To encourage debate and discussion, Coastal Review Online welcomes differing opinions about topical coastal issues. Our guest columns generally are 800-1,200 words, but we’ll consider columns of any length as long as they are factual, clearly written and persuasive. The columns must be original and not have appeared in another print or online publication.
We do not pay for guest columns.
Here are some guidelines:
Timing, timing, timing. It’s everything. The time to write about an issue — whether it’s coal ash or wind energy, a bill debated in the legislature, an environmental disaster — is when it’s dominating the news. Whenever possible, link your issue explicitly to something happening in the news – “the hook,” as we say — or look ahead to a holiday or anniversary that will provide a fresh news hook.
Make a single point — well. You can’t solve a problem or delve deeply into complicated issues in 1,200 words. So, stick to one or two main points.
Start with your main point. You’re not writing a book or a weighty tome for a professional journal. You have a few seconds to grab our readers. Use them well by getting to the point quickly.
Just the facts, ma’am: If you base your argument on facts or studies, make sure you state them accurately. We have no desire to promote inaccuracies and misconceptions. Though we don’t require that guest columns be referenced, you might want to send us links to studies or websites that you used to help form or bolster your opinion in order to help educate our editors.
Climate change is real. This is the best example of the point above. We here at CRO know it’s happening because of man-made pollutants. So do the great, great majority of scientists who research the issue. There is no scientific debate about that. Columns that expand on the differing opinions about the consequences of climate change on the coast’s economy and environment are welcomed. Those that doubt or question its validity are not. You’re entitled to that opinion, but we’re not obligated to promote it.
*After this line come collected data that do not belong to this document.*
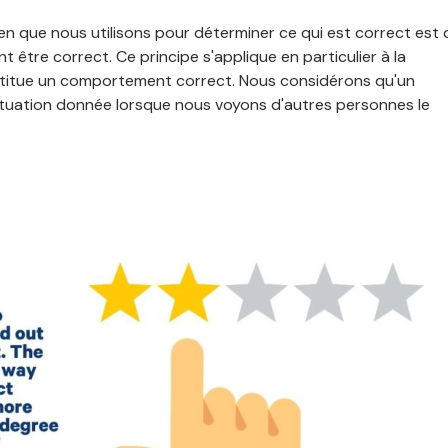
oyen que nous utilisons pour déterminer ce qui est correct est 
être correct. Ce principe s'applique en particulier à la
titue un comportement correct. Nous considérons qu'un
tuation donnée lorsque nous voyons d'autres personnes le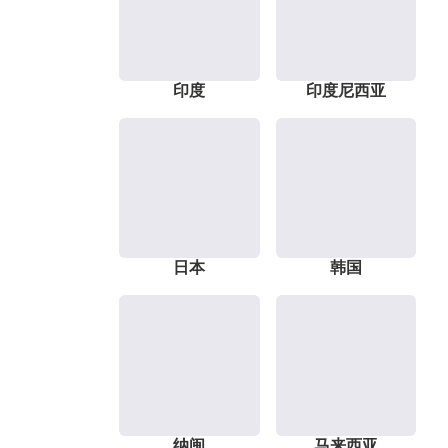
印度
印度尼西亚
日本
韩国
纳闽
马来西亚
No mind-numbing list of numbers, please. Remember when that grossly overpriced toilet seat became the symbol for wasteful defense spending? Remember what the Pentagon budget was that year? Of course not, because numbers and dry facts bore more readers. Keep that in mind when writing a guest column. Look, instead, for those one or two telling examples that will illustrate your argument.
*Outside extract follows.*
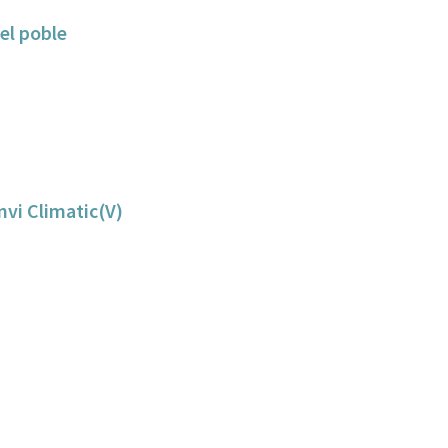
el poble
Canvi Climatic(V)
Write from life. The best of these examples will likely come from your own experiences. Use them. Maybe you volunteered to clean seabirds caught in an oil spill or once worked on an offshore drilling rig. Your words will ring truer and readers will care more about what you are saying.
Use short sentences and avoid jargon. Write short, simple declarative sentences, and cut long paragraphs into two or more shorter ones. If a technical detail isn’t essential to your argument, don’t use it. Also avoid acronyms few people will recognize. NASA and EPA are fine; NCDEMLR (N.C. Division of Energy, Minerals and Land Resources) and PTFE (polytetrafluoroethylene, the chemical compound used to make Teflon) are not.
No rebuttals. Please avoid the temptation to write tedious rebuttals to a previously written column. We’re not likely to run it because readers probably didn’t the see the original column or have forgotten about it. Mention the offending column once and make your own case.
Offer fixes. We’re more inclined to run columns that offer solutions. While analysis of the problems is valuable, your opinion about how to fix things is better.
Offer graphics. If you have a terrific illustration, photo, video or other “art” that might accompany your column, send it along.